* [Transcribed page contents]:
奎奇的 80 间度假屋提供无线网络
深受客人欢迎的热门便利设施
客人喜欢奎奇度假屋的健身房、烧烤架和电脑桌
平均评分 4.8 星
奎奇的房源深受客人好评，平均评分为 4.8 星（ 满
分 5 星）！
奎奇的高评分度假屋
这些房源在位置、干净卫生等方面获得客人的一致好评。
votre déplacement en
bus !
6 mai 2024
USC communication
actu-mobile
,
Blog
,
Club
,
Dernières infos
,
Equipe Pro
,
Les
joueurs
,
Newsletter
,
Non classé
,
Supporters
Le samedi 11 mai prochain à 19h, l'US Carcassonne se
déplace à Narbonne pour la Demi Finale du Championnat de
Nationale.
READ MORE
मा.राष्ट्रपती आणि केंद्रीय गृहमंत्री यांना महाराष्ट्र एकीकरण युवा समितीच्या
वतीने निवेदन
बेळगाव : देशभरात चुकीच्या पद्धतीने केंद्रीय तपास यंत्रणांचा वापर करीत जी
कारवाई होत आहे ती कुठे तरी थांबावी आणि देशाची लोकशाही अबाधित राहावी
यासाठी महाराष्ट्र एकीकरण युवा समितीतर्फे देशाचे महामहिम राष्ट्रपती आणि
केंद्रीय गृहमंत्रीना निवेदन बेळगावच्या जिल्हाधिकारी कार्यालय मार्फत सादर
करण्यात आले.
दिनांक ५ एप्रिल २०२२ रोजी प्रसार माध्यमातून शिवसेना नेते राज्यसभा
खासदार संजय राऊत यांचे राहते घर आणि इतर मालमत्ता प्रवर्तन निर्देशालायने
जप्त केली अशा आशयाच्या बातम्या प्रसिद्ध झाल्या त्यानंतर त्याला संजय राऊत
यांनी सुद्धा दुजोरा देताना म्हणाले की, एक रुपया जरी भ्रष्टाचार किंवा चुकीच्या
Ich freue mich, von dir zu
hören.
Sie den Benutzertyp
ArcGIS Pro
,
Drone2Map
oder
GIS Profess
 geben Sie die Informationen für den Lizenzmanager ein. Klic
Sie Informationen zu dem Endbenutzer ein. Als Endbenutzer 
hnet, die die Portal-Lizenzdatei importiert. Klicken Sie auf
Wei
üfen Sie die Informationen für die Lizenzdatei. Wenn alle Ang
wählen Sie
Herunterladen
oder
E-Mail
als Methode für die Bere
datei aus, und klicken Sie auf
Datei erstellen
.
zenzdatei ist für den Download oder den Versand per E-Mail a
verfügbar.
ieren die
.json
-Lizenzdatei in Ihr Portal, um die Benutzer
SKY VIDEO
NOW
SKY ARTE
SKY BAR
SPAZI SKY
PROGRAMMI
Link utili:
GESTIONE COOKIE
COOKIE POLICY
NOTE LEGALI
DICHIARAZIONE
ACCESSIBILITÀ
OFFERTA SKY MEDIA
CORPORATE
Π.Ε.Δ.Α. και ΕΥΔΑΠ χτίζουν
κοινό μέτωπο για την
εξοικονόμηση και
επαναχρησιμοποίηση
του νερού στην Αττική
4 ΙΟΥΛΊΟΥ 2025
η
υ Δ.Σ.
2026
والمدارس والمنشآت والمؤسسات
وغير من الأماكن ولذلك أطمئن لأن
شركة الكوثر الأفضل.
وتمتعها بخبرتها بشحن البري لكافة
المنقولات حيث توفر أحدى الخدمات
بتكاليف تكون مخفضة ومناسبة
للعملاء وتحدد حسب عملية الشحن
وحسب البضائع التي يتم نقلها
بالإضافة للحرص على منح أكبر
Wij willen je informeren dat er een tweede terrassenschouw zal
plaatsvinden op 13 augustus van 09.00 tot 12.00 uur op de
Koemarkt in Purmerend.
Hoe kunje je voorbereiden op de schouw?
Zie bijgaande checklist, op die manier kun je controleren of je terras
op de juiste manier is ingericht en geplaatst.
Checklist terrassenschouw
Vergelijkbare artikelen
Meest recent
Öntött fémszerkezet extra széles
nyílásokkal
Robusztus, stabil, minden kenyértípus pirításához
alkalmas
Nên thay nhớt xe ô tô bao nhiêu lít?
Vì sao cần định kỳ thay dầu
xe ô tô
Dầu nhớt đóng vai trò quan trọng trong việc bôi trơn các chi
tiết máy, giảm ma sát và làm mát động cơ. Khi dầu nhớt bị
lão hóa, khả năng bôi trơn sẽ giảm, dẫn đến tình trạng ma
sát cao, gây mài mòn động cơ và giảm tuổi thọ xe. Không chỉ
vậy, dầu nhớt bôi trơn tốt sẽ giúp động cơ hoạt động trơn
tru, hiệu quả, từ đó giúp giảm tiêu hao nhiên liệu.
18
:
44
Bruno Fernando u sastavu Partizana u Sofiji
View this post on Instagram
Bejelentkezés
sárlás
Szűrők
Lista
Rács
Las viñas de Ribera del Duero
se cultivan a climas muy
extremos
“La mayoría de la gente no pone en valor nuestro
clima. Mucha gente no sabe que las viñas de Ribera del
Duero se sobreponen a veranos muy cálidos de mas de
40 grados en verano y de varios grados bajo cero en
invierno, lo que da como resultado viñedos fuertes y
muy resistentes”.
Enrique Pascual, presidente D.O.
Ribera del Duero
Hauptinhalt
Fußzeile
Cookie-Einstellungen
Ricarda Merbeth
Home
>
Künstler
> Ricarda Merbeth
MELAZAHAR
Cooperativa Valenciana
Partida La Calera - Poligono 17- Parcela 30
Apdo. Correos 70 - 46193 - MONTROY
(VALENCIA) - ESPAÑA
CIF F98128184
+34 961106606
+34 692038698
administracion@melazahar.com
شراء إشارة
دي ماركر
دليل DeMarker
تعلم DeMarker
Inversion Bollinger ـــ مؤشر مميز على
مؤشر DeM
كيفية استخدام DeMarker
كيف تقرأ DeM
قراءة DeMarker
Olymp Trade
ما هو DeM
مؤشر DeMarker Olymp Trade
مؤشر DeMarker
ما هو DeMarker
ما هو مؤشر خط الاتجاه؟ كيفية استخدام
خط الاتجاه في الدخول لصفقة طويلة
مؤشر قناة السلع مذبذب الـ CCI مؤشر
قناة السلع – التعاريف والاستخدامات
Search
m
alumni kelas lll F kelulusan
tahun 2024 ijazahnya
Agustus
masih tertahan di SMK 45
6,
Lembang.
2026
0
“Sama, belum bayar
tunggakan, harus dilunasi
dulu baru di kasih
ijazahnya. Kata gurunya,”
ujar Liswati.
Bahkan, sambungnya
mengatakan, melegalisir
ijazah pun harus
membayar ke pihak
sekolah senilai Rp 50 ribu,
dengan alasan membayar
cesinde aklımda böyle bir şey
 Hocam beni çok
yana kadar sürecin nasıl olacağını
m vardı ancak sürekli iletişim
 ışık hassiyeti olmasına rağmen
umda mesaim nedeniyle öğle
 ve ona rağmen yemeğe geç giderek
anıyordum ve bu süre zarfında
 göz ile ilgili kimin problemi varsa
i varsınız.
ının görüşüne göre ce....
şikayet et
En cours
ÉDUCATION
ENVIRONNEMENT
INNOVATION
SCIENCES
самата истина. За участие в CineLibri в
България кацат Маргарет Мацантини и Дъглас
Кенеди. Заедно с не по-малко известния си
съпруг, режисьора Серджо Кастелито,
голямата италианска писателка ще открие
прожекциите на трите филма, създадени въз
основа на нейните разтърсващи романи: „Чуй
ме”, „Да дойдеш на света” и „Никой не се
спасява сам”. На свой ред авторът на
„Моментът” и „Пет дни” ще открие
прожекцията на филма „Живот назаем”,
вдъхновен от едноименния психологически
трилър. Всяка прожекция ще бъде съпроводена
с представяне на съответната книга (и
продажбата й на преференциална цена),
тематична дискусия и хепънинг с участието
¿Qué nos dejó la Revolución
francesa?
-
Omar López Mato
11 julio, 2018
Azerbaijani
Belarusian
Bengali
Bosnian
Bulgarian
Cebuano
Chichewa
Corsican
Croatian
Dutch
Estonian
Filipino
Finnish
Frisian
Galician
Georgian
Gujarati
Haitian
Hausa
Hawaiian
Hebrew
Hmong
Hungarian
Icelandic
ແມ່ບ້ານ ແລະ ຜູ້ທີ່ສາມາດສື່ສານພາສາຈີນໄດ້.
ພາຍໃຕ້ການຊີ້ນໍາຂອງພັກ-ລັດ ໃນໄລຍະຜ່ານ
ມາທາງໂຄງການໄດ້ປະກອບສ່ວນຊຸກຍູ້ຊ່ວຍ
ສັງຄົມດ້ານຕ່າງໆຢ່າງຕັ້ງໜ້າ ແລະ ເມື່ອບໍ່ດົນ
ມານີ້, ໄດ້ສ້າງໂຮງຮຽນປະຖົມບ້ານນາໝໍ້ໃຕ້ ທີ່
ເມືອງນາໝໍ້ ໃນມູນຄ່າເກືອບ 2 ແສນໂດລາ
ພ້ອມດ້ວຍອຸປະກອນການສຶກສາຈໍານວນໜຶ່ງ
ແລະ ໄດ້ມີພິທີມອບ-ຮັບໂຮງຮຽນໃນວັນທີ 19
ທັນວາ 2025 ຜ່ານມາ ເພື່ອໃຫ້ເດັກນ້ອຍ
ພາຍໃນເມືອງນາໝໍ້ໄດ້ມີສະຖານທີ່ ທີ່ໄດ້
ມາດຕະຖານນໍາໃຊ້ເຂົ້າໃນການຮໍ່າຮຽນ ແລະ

* [Task directions]:
Search the data for the string "Lizenzdatei". List each line that has it.

* [Your solution]:
hnet, die die Portal-Lizenzdatei importiert. Klicken Sie auf
üfen Sie die Informationen für die Lizenzdatei. Wenn alle Ang
-Lizenzdatei in Ihr Portal, um die Benutzer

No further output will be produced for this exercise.